I was inspired by Beth’s avrfid.S project to try to build a replacement for the multiple HID Prox cards that I carry for work. Her design is simultaneously a technical tour-de-force and an example of how badly we can abuse the Atmel chips. Here is the entire schematic:
There is no connection to power and ground: the chip is powered through leakage current from the input pins. The AC waveform is fed directly into the pins: the internal protection diodes rectify it. During negative parts of the wave the silicon die’s inherent capacitance maintains state. The CPU clock is driven by the AC as well and depends on the ability of the coil to drive more current than the chip when DDRB is configured to pull the pins to the same potential. It’s truly amazing that this works at all.

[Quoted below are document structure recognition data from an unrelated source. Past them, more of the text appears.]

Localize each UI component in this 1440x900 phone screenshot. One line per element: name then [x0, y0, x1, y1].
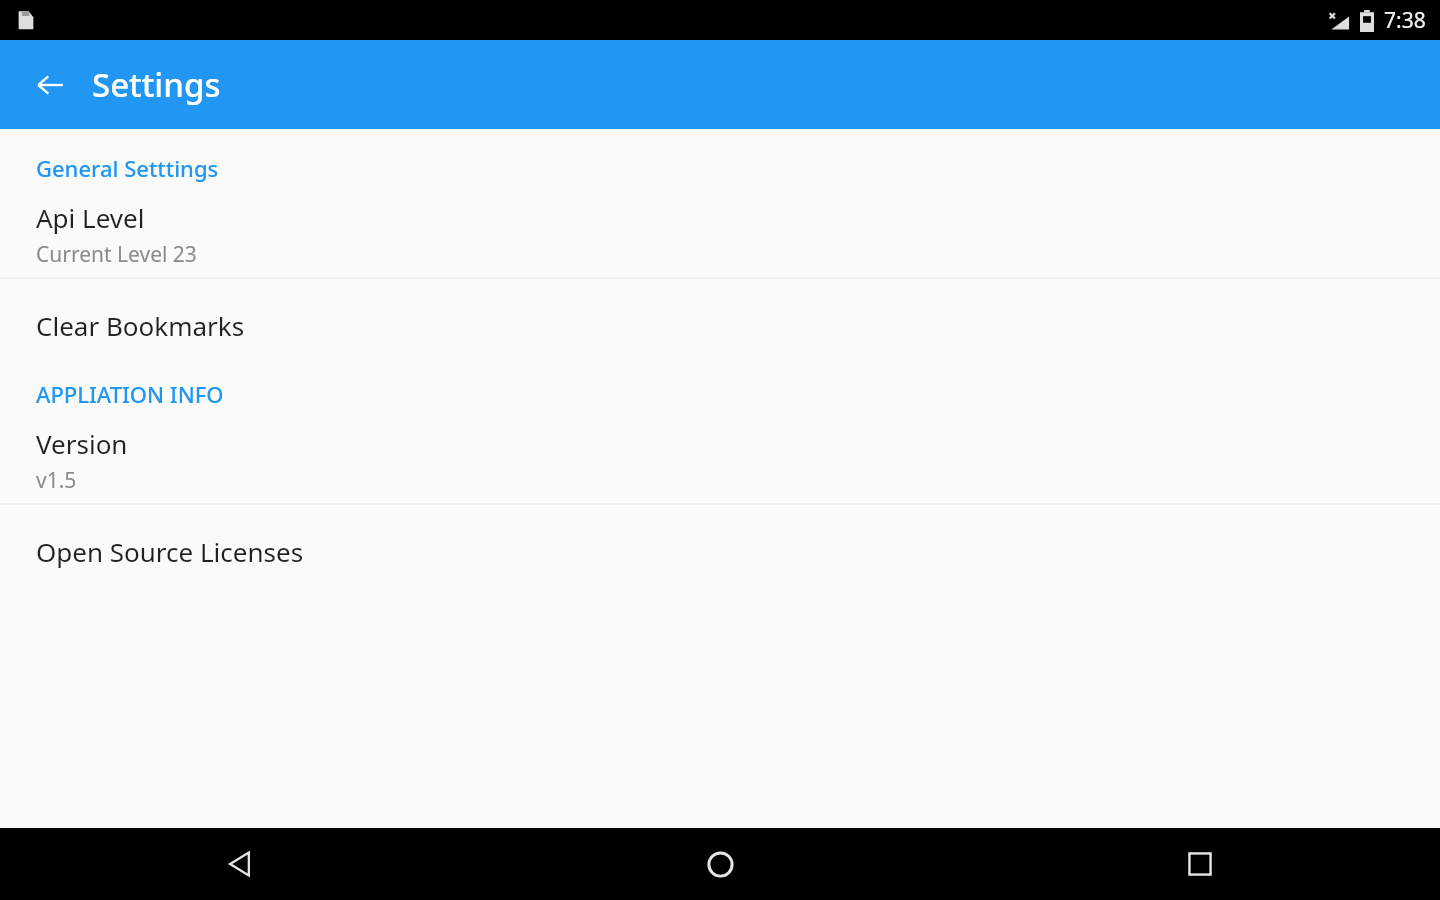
staticText: Api Level: [36, 200, 145, 235]
staticText: 7:38: [1384, 6, 1426, 35]
staticText: General Setttings: [36, 153, 219, 183]
button[interactable]: Back: [0, 828, 480, 900]
staticText: Version: [36, 426, 128, 461]
button[interactable]: Clear Bookmarks: [0, 279, 1440, 371]
staticText: Settings: [92, 62, 221, 107]
button[interactable]: Recents: [960, 828, 1440, 900]
staticText: Clear Bookmarks: [36, 308, 245, 343]
staticText: APPLIATION INFO: [36, 379, 224, 409]
button[interactable]: Version: [0, 417, 1440, 503]
button[interactable]: Home: [480, 828, 960, 900]
button[interactable]: Api Level: [0, 191, 1440, 277]
button[interactable]: Open Source Licenses: [0, 505, 1440, 597]
staticText: v1.5: [36, 466, 77, 495]
staticText: Current Level 23: [36, 240, 197, 269]
button[interactable]: Back: [22, 57, 78, 113]
staticText: Open Source Licenses: [36, 534, 304, 569]
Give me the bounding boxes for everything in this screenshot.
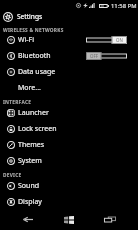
staticText: ON: [116, 37, 123, 43]
staticText: Bluetooth: [18, 51, 51, 61]
button[interactable]: Wi-Fi: [0, 32, 138, 48]
staticText: System: [18, 156, 42, 166]
button[interactable]: Data usage: [0, 64, 138, 80]
button[interactable]: Launcher: [0, 105, 138, 121]
staticText: OFF: [90, 53, 98, 59]
button[interactable]: Sound: [0, 178, 138, 194]
staticText: Data usage: [18, 67, 56, 77]
button[interactable]: Recent apps: [89, 209, 130, 230]
staticText: WIRELESS & NETWORKS: [3, 27, 64, 34]
button[interactable]: OFF: [86, 52, 127, 60]
button[interactable]: Lock screen: [0, 121, 138, 137]
staticText: Wi-Fi: [18, 35, 35, 45]
button[interactable]: Themes: [0, 137, 138, 153]
staticText: INTERFACE: [3, 99, 32, 106]
staticText: Themes: [18, 140, 45, 150]
staticText: Sound: [18, 181, 40, 191]
staticText: Lock screen: [18, 124, 57, 134]
staticText: Settings: [17, 12, 43, 21]
button[interactable]: ON: [86, 36, 127, 44]
button[interactable]: More...: [0, 80, 138, 96]
staticText: 11:58 PM: [111, 2, 137, 10]
button[interactable]: Home: [48, 209, 89, 230]
button[interactable]: Back: [7, 209, 48, 230]
button[interactable]: System: [0, 153, 138, 169]
button[interactable]: Bluetooth: [0, 48, 138, 64]
staticText: Launcher: [18, 108, 49, 118]
staticText: More...: [18, 83, 41, 93]
button[interactable]: Display: [0, 194, 138, 210]
staticText: DEVICE: [3, 172, 22, 179]
button[interactable]: Settings: [0, 9, 138, 24]
staticText: Display: [18, 197, 42, 207]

The firmware she wrote in macro assembler is easy to understand and straightfoward, but filled the entire 8 KB flash on the ATTiny85 when compiled for HID Prox cards. Unlike the CW modulated EM41xx cards that just load the coil for thirty RF cycles to send a baseband one and don’t load the coil to send a baseband zero, the HID cards use Frequency Shift Keying (FSK) modulation. In FSK a baseband zero is sent by cycling the load on the coil for 50 cycles at a frequency of 4 RF cycles, and a baseband one is sent by cycling the load every 5 RF cycles. Beth’s code loads the coil by setting the two bits in DDRB to 1 while holding PORTB at 0, which places a short across the coil by putting both ends at the same potential.
While it turns out that my dream of automatically selecting the right RFID card doesn’t work, read on for details of how to build your own HID compatible RFID devices and some overview of the hand-tuned assembly necessary to fit the RFID timing.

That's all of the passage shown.